___ Supplied data ___

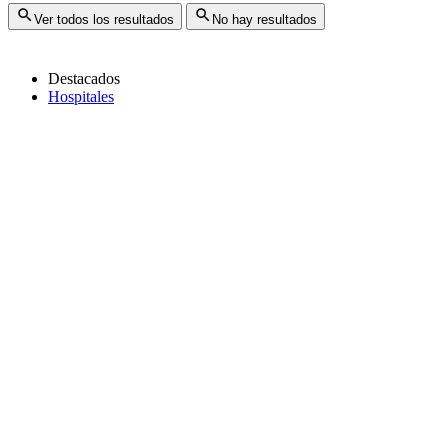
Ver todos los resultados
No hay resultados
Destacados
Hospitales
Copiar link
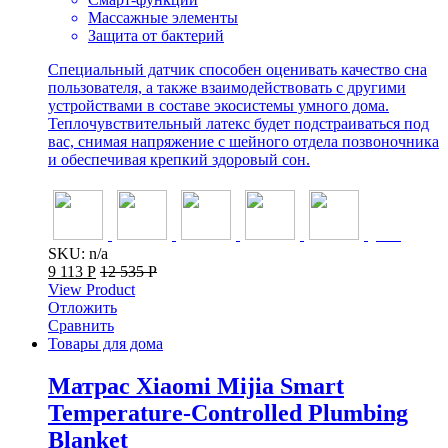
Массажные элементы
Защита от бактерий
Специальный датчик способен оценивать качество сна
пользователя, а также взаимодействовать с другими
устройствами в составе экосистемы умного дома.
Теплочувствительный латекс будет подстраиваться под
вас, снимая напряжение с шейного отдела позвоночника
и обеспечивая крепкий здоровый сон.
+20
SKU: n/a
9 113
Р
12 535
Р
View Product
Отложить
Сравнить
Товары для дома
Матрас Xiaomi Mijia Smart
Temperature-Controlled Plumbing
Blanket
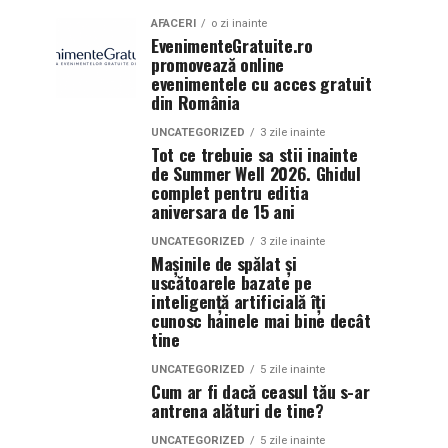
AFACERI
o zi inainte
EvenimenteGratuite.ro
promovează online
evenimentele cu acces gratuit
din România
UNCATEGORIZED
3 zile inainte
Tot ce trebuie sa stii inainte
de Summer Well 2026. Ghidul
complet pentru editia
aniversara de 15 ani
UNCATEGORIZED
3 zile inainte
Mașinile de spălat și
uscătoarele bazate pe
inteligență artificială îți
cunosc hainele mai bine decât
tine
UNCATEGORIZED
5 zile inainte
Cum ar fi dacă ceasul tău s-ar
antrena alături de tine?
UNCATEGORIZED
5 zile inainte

___
___ Supplied data ___

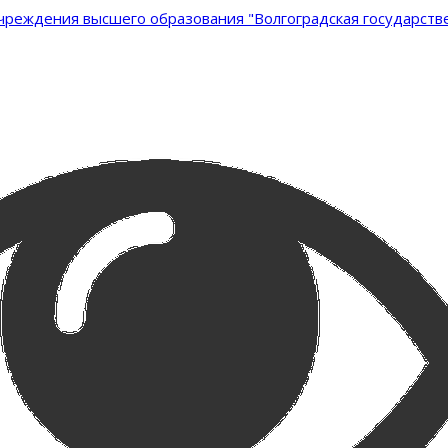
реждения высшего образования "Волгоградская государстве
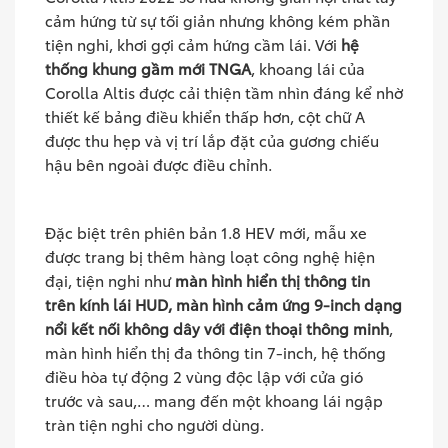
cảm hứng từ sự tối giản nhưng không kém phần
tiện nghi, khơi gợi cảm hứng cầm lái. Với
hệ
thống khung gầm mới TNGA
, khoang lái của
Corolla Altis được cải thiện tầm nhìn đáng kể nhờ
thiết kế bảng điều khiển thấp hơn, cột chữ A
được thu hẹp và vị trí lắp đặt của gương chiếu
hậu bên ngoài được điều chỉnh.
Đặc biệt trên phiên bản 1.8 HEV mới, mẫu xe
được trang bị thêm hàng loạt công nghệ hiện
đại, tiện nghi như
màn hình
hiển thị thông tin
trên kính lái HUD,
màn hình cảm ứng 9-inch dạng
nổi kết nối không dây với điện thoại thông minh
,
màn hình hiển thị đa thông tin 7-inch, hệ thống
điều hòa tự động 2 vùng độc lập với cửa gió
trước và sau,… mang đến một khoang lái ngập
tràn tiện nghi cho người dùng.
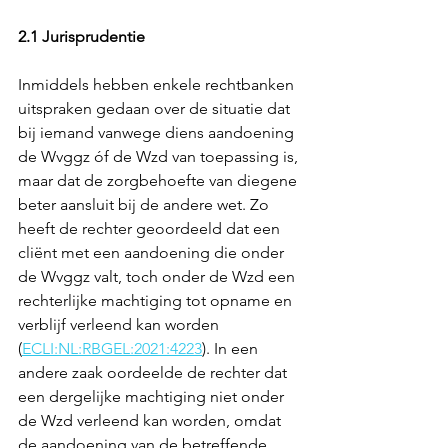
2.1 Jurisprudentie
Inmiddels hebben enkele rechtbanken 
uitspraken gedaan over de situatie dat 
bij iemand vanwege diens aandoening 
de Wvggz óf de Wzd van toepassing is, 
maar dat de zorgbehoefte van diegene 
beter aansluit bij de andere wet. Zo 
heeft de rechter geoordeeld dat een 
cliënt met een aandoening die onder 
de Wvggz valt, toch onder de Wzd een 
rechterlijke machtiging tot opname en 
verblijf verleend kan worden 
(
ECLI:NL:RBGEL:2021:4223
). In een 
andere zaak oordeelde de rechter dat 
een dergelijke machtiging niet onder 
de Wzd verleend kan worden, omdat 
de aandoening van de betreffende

___
___ Supplied data ___

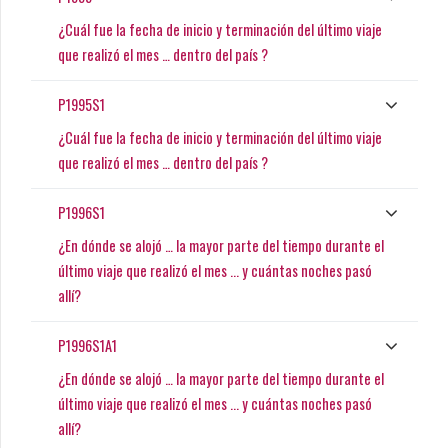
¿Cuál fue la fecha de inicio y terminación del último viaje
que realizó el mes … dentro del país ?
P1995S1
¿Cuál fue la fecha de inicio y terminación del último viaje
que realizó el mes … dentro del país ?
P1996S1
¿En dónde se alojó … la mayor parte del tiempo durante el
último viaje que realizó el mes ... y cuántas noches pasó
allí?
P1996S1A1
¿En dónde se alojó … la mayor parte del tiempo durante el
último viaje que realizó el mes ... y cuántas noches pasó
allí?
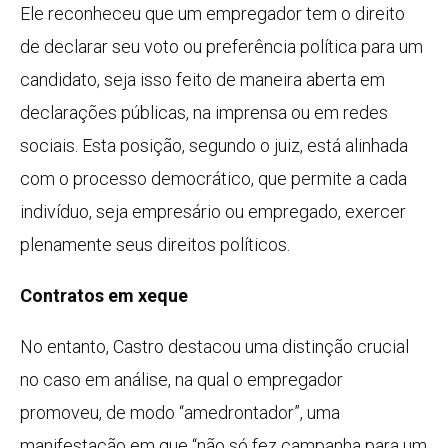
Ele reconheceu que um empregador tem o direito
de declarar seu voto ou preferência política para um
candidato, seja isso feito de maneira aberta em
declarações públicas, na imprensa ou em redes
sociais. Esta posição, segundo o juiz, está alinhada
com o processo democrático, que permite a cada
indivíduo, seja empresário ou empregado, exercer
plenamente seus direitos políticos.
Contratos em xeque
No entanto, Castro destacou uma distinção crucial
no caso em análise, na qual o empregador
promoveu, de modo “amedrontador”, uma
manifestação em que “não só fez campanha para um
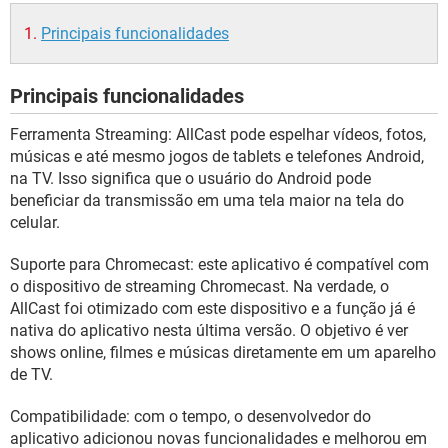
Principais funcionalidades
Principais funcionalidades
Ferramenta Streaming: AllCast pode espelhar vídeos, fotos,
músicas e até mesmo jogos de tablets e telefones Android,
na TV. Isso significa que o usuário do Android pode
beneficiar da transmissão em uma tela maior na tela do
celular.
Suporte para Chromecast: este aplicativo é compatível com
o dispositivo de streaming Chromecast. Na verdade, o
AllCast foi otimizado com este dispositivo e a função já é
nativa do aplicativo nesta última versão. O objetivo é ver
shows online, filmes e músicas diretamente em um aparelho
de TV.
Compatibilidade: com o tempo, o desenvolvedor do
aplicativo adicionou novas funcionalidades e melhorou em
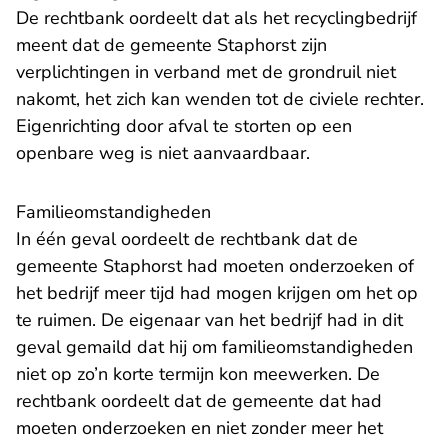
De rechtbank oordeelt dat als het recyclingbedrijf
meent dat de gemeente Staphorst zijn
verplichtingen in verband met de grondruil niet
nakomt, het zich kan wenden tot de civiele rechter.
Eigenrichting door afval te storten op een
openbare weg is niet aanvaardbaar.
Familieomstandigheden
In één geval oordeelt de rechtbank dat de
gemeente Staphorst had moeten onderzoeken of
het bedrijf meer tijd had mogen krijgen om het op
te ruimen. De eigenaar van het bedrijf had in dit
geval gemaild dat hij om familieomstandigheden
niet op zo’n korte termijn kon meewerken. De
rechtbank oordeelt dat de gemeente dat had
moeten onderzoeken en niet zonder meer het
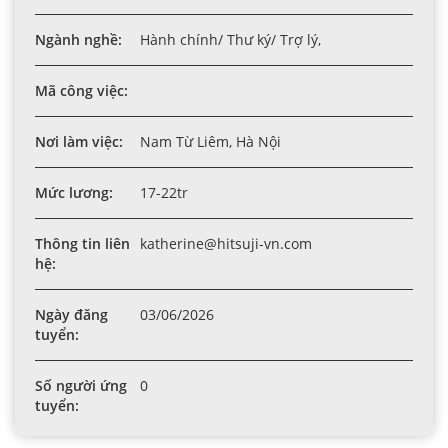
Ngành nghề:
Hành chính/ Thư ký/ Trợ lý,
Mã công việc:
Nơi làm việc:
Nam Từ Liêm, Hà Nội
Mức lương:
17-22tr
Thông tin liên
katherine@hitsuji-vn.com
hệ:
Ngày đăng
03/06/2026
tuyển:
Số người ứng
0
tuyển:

___

Exercise =>
In the entries above, the lines between the one holding "ECLI:NL:RBGEL:2021:4223" and the one holding "de aandoening van de betreffende", inclusive, are to be printed exactly as written, and those alone.

Response to this task =>
ECLI:NL:RBGEL:2021:4223
). In een 
andere zaak oordeelde de rechter dat 
een dergelijke machtiging niet onder 
de Wzd verleend kan worden, omdat 
de aandoening van de betreffende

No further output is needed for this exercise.